A conflict that has been raging in South Sudan since December has been characterised by extraordinary acts of cruelty against civilians, war crimes and possibly crimes against humanity. China may well be enabling these crimes, whether it intends to or not.
Chinese officials have publicly stated their commitment to peace and stability in South Sudan and the region, and have supported the peace talks under way in Addis Ababa.
But the sale of US$38 million worth of missiles, grenade launchers, machine guns and ammunition to the government of South Sudan, reported last month, says otherwise.
The likely use of those weapons by parties to the conflict in South Sudan would contribute to the grave human rights abuses that have characterised the conflict.
The conflict began in the capital, Juba, in December, triggered by a power struggle between President Salva Kiir, who is ethnic Dinka, and former vice-president Riek Machar, from the Nuer ethnicity. The fighting quickly took on an ethnic dimension. Government forces carried out widespread killings, including a gruesome massacre, and detained hundreds of Nuer men in Juba.
These atrocities triggered reprisal killings of ethnic Dinka in the town of Bor and other parts of the country. In the following weeks and months, conflict spread, and with it, horrible abuses of civilians by both sides in Bor, and the towns of Bentiu and Malakal, all of which have changed hands many times.
Throughout, the two sides have completely ignored international humanitarian law, the "laws of war", by killing civilians in their homes and in churches, hospitals and other places they thought they would be safe, often because of their ethnicity or perceived political affiliation. The forces have destroyed huge swathes of towns, including hospitals, churches and schools, and pillaged everything they could find.
The results: thousands killed, property destroyed, and an estimated 1.5 million people fleeing their homes, with around 100,000 now taking refuge in UN compounds in appalling conditions.
Large numbers of people are still hiding in the bush, amid a looming famine because people have not been able to plant crops.

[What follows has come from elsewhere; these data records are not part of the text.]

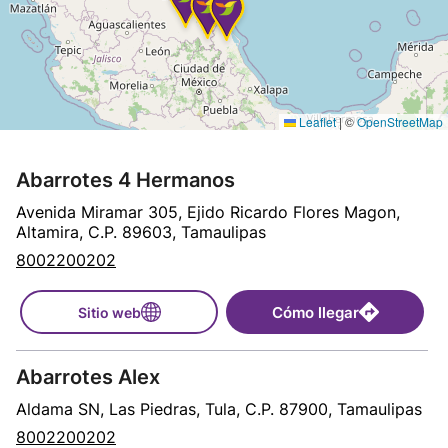
Leaflet
|
©
OpenStreetMap
Abarrotes 4 Hermanos
Avenida Miramar 305, Ejido Ricardo Flores Magon,
Altamira, C.P. 89603, Tamaulipas
8002200202
Cómo llegar
Sitio web
Abarrotes Alex
Aldama SN, Las Piedras, Tula, C.P. 87900, Tamaulipas
8002200202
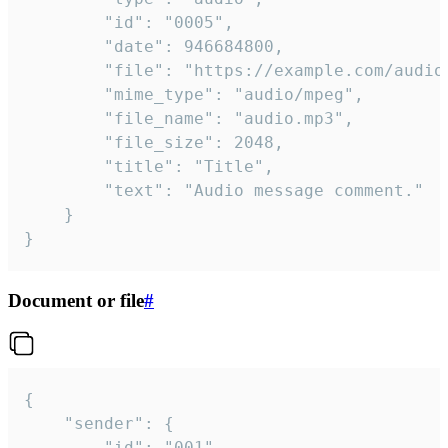
		"id": "0005",

		"date": 946684800,

		"file": "https://example.com/audio.mp3",

		"mime_type": "audio/mpeg",

		"file_name": "audio.mp3",

		"file_size": 2048,

		"title": "Title",

		"text": "Audio message comment."

	}

}
Document or file
#
{

	"sender": {

		"id": "001"
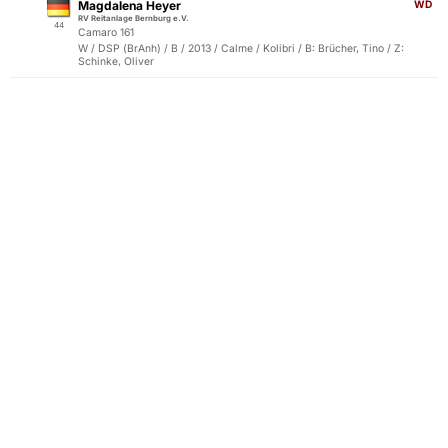
Magdalena Heyer
WD
RV Reitanlage Bernburg e.V.
44
Camaro 161
W / DSP (BrAnh) / B / 2013 / Calme / Kolibri / B: Brücher, Tino / Z:
Schinke, Oliver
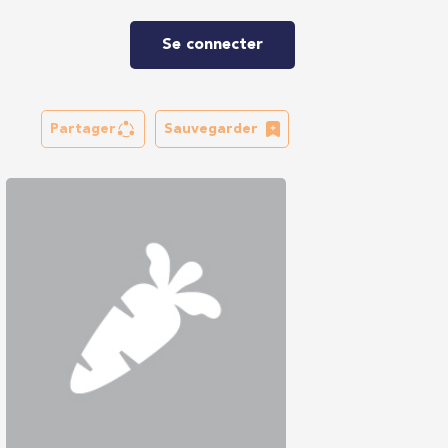
Se connecter
Partager
Sauvegarder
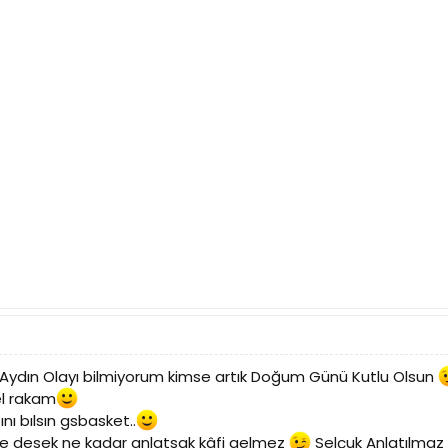
ydın Olayı bilmiyorum kimse artık Doğum Günü Kutlu Olsun
el rakam
nı bılsın gsbasket..
ne desek ne kadar anlatsak kâfi gelmez
Selçuk Anlatılmaz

Under these dire circumstances, it is entirely foreseeable that any more weapons flowing into the country could contribute directly to more civilian destruction and the unlawful killing and abuse of civilians.
Human Rights Watch and other groups have called on the United Nations to impose an immediate arms embargo on South Sudan, and to make sure that no more weapons flow into the country. China, as a permanent member of the UN Security Council, should make sure this happens and it should stop supplying weapons to South Sudan.
Unless China breaks with the past practice of rejecting arms embargoes, its claims to want to see an end to abuses in South Sudan are just empty words.